§ **TASK ITEM**:
The line containing "House Grill locations. Each" marks the end: write out exactly every line from the first line of the data below through that line, and only those.

Data excerpts
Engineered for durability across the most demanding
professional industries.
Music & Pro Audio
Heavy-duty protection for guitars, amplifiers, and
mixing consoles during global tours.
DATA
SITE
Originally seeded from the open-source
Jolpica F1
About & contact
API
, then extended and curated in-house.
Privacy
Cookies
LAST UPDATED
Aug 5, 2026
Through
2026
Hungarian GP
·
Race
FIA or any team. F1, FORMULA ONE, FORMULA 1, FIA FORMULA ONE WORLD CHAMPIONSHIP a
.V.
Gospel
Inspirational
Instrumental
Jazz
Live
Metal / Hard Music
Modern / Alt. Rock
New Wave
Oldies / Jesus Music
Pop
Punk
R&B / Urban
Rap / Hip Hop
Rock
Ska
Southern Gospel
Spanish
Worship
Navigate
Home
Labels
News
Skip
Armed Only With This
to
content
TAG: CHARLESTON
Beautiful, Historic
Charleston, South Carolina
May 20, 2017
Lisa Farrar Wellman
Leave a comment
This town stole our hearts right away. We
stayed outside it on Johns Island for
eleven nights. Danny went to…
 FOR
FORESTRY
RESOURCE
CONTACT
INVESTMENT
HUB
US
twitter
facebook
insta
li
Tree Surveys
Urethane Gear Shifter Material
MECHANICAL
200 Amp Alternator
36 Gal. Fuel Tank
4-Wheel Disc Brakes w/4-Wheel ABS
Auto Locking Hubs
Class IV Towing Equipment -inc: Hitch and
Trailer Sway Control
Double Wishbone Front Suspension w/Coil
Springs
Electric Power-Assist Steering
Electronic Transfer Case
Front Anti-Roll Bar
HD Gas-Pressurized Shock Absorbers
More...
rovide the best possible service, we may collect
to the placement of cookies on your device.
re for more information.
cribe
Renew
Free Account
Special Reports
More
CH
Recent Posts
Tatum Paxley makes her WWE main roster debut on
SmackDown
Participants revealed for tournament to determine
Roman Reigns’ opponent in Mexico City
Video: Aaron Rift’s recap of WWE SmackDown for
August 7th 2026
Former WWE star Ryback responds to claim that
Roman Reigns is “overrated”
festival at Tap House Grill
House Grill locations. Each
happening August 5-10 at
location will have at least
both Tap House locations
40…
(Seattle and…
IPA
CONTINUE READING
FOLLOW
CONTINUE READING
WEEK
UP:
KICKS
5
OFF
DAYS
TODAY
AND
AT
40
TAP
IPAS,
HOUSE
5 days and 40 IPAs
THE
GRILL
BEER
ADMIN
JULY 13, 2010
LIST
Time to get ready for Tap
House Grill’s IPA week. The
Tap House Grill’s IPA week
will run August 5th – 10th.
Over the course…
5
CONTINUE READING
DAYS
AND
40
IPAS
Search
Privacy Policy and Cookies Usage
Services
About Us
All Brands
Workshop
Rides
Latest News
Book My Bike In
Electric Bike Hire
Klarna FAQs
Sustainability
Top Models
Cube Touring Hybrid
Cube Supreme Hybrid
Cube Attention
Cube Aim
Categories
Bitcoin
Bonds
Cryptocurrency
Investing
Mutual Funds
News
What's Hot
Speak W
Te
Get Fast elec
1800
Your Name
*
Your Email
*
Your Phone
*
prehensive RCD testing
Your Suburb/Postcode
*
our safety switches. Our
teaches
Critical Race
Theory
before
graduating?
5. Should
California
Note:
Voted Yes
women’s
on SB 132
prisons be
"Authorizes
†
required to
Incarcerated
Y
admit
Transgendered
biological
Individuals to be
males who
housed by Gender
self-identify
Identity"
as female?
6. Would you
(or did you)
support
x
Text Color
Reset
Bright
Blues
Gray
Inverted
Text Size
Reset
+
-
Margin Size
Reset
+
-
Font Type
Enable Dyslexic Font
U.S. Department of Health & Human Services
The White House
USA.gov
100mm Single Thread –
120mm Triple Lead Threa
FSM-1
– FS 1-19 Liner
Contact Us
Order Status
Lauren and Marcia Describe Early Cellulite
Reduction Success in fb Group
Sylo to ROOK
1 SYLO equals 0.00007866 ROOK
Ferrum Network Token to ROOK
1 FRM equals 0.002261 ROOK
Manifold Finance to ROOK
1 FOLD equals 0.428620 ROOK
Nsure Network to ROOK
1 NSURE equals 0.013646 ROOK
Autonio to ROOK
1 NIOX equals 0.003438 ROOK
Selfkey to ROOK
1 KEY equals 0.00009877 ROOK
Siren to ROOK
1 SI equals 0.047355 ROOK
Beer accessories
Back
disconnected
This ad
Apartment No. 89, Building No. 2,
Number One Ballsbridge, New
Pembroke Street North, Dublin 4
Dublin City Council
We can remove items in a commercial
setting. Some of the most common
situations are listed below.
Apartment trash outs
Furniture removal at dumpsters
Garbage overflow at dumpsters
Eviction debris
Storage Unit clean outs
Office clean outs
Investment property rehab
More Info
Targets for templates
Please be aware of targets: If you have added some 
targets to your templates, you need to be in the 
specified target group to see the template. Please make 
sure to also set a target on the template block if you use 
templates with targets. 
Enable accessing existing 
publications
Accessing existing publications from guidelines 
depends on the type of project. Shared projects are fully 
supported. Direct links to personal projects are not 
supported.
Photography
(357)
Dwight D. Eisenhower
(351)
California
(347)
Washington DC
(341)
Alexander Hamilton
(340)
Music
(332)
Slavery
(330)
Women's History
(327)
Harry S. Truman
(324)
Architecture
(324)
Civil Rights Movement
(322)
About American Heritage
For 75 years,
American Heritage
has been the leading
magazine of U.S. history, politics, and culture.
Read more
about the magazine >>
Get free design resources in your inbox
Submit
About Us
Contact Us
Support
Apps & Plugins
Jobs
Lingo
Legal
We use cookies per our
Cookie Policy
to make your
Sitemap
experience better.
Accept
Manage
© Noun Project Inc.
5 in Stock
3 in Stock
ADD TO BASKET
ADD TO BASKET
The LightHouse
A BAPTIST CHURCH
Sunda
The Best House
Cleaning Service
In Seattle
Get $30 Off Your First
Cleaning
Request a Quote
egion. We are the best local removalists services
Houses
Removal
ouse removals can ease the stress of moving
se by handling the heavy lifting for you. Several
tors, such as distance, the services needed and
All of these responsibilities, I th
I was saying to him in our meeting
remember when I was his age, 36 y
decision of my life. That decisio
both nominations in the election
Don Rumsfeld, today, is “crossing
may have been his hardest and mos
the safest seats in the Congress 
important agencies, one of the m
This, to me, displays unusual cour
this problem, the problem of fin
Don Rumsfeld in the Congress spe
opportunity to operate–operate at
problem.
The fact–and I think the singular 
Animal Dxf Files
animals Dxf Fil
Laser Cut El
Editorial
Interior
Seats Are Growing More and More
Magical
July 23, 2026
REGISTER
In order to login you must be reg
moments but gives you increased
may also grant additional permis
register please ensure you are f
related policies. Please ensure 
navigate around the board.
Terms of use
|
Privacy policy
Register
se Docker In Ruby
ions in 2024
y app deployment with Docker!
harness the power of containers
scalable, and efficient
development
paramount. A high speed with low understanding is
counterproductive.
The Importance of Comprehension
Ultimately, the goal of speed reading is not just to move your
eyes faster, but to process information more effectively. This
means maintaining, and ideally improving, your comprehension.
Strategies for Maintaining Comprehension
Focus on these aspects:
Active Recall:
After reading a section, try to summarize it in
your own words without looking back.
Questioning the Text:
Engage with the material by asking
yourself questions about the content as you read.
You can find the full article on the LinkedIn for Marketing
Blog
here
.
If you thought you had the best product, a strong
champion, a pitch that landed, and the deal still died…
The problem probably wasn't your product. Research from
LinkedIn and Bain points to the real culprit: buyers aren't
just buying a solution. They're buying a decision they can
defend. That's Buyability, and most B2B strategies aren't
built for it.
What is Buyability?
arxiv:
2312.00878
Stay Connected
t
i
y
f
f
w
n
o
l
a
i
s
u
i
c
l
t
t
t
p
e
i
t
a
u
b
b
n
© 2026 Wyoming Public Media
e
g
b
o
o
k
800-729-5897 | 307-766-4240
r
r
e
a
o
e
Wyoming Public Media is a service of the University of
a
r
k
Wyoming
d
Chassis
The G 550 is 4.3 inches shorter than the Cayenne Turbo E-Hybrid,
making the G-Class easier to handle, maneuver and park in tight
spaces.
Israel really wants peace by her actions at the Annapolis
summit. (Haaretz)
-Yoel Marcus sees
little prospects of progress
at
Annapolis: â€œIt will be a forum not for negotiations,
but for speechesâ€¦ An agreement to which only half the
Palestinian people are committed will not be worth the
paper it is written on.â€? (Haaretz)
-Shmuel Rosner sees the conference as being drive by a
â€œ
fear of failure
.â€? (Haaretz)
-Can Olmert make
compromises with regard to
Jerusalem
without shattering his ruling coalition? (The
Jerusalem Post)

§ **OUTPUT OF THE EXERCISE**:
Engineered for durability across the most demanding
professional industries.
Music & Pro Audio
Heavy-duty protection for guitars, amplifiers, and
mixing consoles during global tours.
DATA
SITE
Originally seeded from the open-source
Jolpica F1
About & contact
API
, then extended and curated in-house.
Privacy
Cookies
LAST UPDATED
Aug 5, 2026
Through
2026
Hungarian GP
·
Race
FIA or any team. F1, FORMULA ONE, FORMULA 1, FIA FORMULA ONE WORLD CHAMPIONSHIP a
.V.
Gospel
Inspirational
Instrumental
Jazz
Live
Metal / Hard Music
Modern / Alt. Rock
New Wave
Oldies / Jesus Music
Pop
Punk
R&B / Urban
Rap / Hip Hop
Rock
Ska
Southern Gospel
Spanish
Worship
Navigate
Home
Labels
News
Skip
Armed Only With This
to
content
TAG: CHARLESTON
Beautiful, Historic
Charleston, South Carolina
May 20, 2017
Lisa Farrar Wellman
Leave a comment
This town stole our hearts right away. We
stayed outside it on Johns Island for
eleven nights. Danny went to…
 FOR
FORESTRY
RESOURCE
CONTACT
INVESTMENT
HUB
US
twitter
facebook
insta
li
Tree Surveys
Urethane Gear Shifter Material
MECHANICAL
200 Amp Alternator
36 Gal. Fuel Tank
4-Wheel Disc Brakes w/4-Wheel ABS
Auto Locking Hubs
Class IV Towing Equipment -inc: Hitch and
Trailer Sway Control
Double Wishbone Front Suspension w/Coil
Springs
Electric Power-Assist Steering
Electronic Transfer Case
Front Anti-Roll Bar
HD Gas-Pressurized Shock Absorbers
More...
rovide the best possible service, we may collect
to the placement of cookies on your device.
re for more information.
cribe
Renew
Free Account
Special Reports
More
CH
Recent Posts
Tatum Paxley makes her WWE main roster debut on
SmackDown
Participants revealed for tournament to determine
Roman Reigns’ opponent in Mexico City
Video: Aaron Rift’s recap of WWE SmackDown for
August 7th 2026
Former WWE star Ryback responds to claim that
Roman Reigns is “overrated”
festival at Tap House Grill
House Grill locations. Each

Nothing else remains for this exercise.